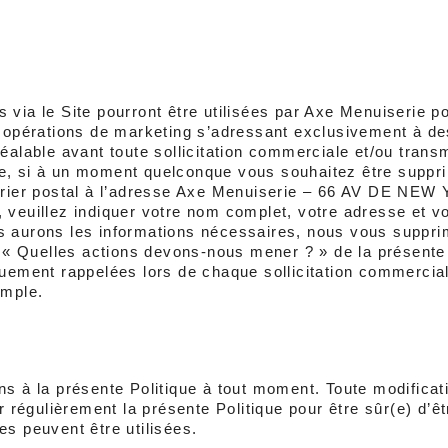
 via le Site pourront être utilisées par Axe Menuiserie p
s opérations de marketing s’adressant exclusivement à de
éalable avant toute sollicitation commerciale et/ou transm
e, si à un moment quelconque vous souhaitez être supprim
urrier postal à l’adresse Axe Menuiserie – 66 AV DE NEW
, veuillez indiquer votre nom complet, votre adresse et vo
s aurons les informations nécessaires, nous vous supprim
» « Quelles actions devons-nous mener ? » de la présente 
quement rappelées lors de chaque sollicitation commercial
emple.
s à la présente Politique à tout moment. Toute modificati
égulièrement la présente Politique pour être sûr(e) d’êtr
es peuvent être utilisées.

## Prompt
Each line from the one containing "éalable avant toute" through the end of the material must be output exactly, and no other line.

## Response for this exercise
éalable avant toute sollicitation commerciale et/ou transm
e, si à un moment quelconque vous souhaitez être supprim
urrier postal à l’adresse Axe Menuiserie – 66 AV DE NEW
, veuillez indiquer votre nom complet, votre adresse et vo
s aurons les informations nécessaires, nous vous supprim
» « Quelles actions devons-nous mener ? » de la présente 
quement rappelées lors de chaque sollicitation commercial
emple.
s à la présente Politique à tout moment. Toute modificati
égulièrement la présente Politique pour être sûr(e) d’êtr
es peuvent être utilisées.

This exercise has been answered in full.